The study is organized around three questions: (1) Can VFMs generalize beyond their natural‑image pre‑training distribution to EM data? (2) Does PEFT improve cross‑dataset generalization? (3) Are VFMs competitive with task‑specific EM segmentation models?
Two training protocols are compared. “Single‑dataset” training uses either Lucchi++ or VNC alone, while “paired‑dataset” training mixes the two datasets without re‑weighting, thereby testing whether a single backbone can handle heterogeneous EM data. For paired training, images are resized to a backbone‑specific resolution by preserving aspect ratio and snapping the longest edge to a multiple of the patch size, avoiding padding artifacts.
Key empirical findings:
- In the single‑dataset regime, all three VFMs achieve high foreground Intersection‑over‑Union (IoU) when only the decoder is trained, confirming that the frozen representations already capture useful EM structures. Adding LoRA consistently improves in‑domain IoU, showing that modest backbone adaptation can refine features for the specific dataset.

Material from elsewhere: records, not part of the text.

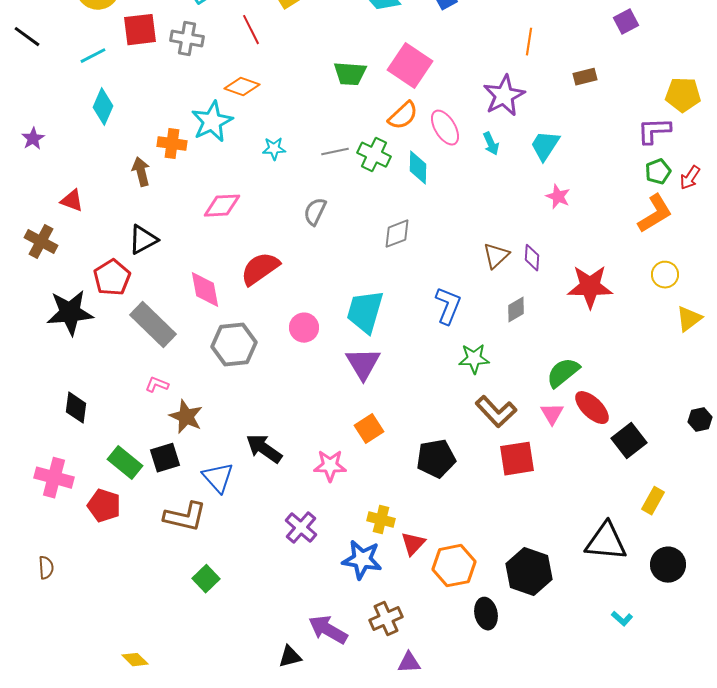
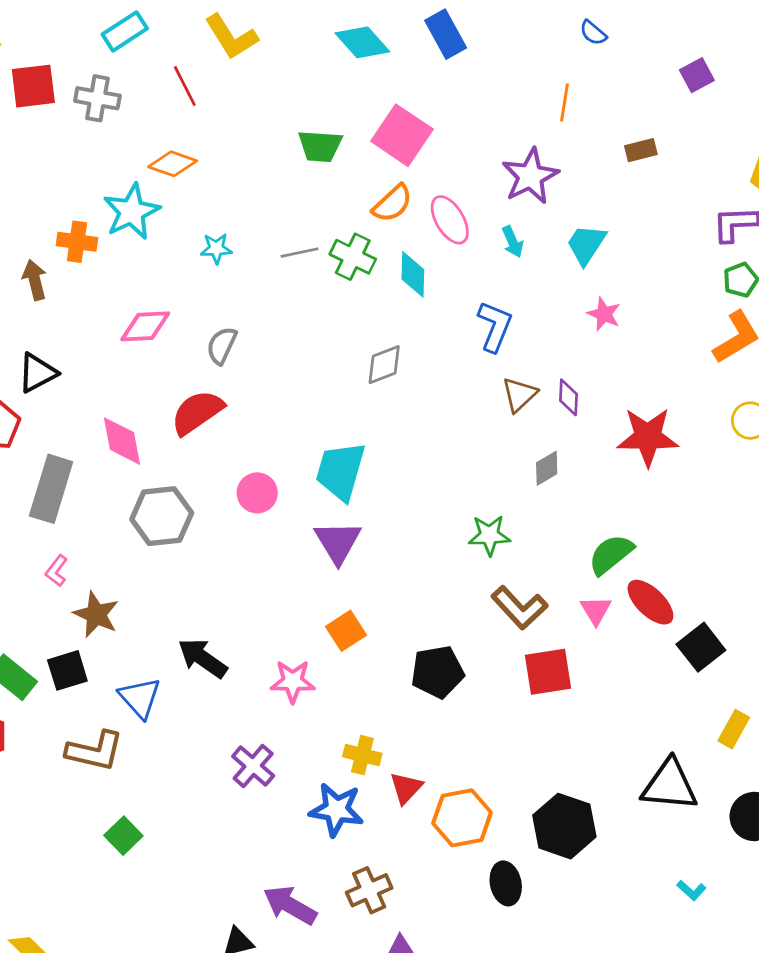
gray semicircle: (315, 212) -> (222, 345), moved
blue L-shape: (448, 306) -> (495, 326), moved
gray rectangle: (153, 325) -> (51, 489), turned 63
pink L-shape: (157, 385) -> (57, 571), turned -75

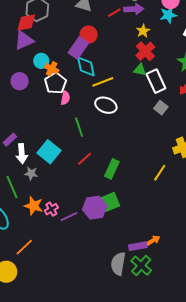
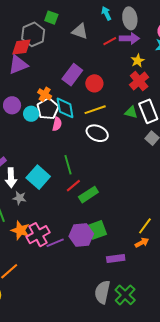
red circle: (89, 35) -> (94, 83), moved
cyan circle: (41, 61) -> (31, 114), moved
cyan diamond: (86, 66) -> (65, 108), moved
green triangle: (140, 70) -> (131, 112), moved
green line: (79, 127) -> (68, 165), moved
green rectangle: (112, 169) -> (88, 195), moved, turned 30
yellow line: (160, 173) -> (145, 226), moved
pink cross: (51, 209) -> (38, 235), size x1.6
orange arrow: (153, 240) -> (142, 243), moved
purple rectangle: (138, 246) -> (116, 258), moved

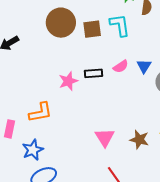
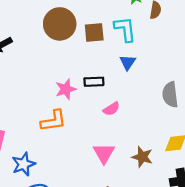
pink semicircle: (121, 66) -> (111, 109), moved
blue triangle: (144, 66) -> (128, 62), moved
orange L-shape: (40, 112) -> (53, 121), moved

- When training on the union of Lucchi++ and VNC, performance collapses for every model. LoRA yields only marginal gains and does not prevent the degradation, indicating that the simple low‑rank adaptation is insufficient to bridge the domain gap.
- Representation‑space diagnostics—principal component analysis (PCA), Fréchet‑DINOv2 distance, and linear probe accuracy—reveal a pronounced separation between the two datasets. Even after LoRA adaptation, the embeddings remain clustered by dataset, confirming a persistent domain mismatch despite visual similarity of the images.

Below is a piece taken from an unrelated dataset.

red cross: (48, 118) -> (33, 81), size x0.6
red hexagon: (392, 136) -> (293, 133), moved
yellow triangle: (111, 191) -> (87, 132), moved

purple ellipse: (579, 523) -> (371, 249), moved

The authors also benchmark against non‑foundation EM segmentation baselines (e.g., EM‑DINO, OmniEM, DINOSim) and find that VFM‑based approaches are competitive when evaluated on a single dataset, while the gap widens in the multi‑dataset scenario.

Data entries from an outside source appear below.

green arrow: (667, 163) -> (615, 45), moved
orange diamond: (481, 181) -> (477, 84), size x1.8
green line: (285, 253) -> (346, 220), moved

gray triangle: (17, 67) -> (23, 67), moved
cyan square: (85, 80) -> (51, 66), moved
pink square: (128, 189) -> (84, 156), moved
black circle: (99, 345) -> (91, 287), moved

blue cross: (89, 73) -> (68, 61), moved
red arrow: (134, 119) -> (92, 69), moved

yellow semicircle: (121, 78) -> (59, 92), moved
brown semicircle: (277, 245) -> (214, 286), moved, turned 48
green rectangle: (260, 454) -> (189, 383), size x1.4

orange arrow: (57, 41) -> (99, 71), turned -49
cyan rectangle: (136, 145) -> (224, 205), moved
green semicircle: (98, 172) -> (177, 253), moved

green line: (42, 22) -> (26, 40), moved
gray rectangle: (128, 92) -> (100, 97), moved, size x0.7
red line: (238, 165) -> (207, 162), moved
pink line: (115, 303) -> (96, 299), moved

The paper concludes that current VFMs are “foundational” only within a homogeneous EM domain; they do not automatically provide domain‑agnostic representations across heterogeneous EM datasets. LoRA‑style PEFT improves in‑domain performance but fails to resolve inter‑dataset shifts. The authors suggest that future work should incorporate explicit domain‑alignment mechanisms—such as adversarial domain adaptation, style‑transfer preprocessing, or meta‑learning‑based adapters—to achieve a truly universal EM segmentation backbone.
Overall, this work offers a rigorous benchmark, clarifies the limits of VFM transferability in high‑resolution microscopy, and points to concrete research directions for making foundation models genuinely foundational in the electron microscopy community.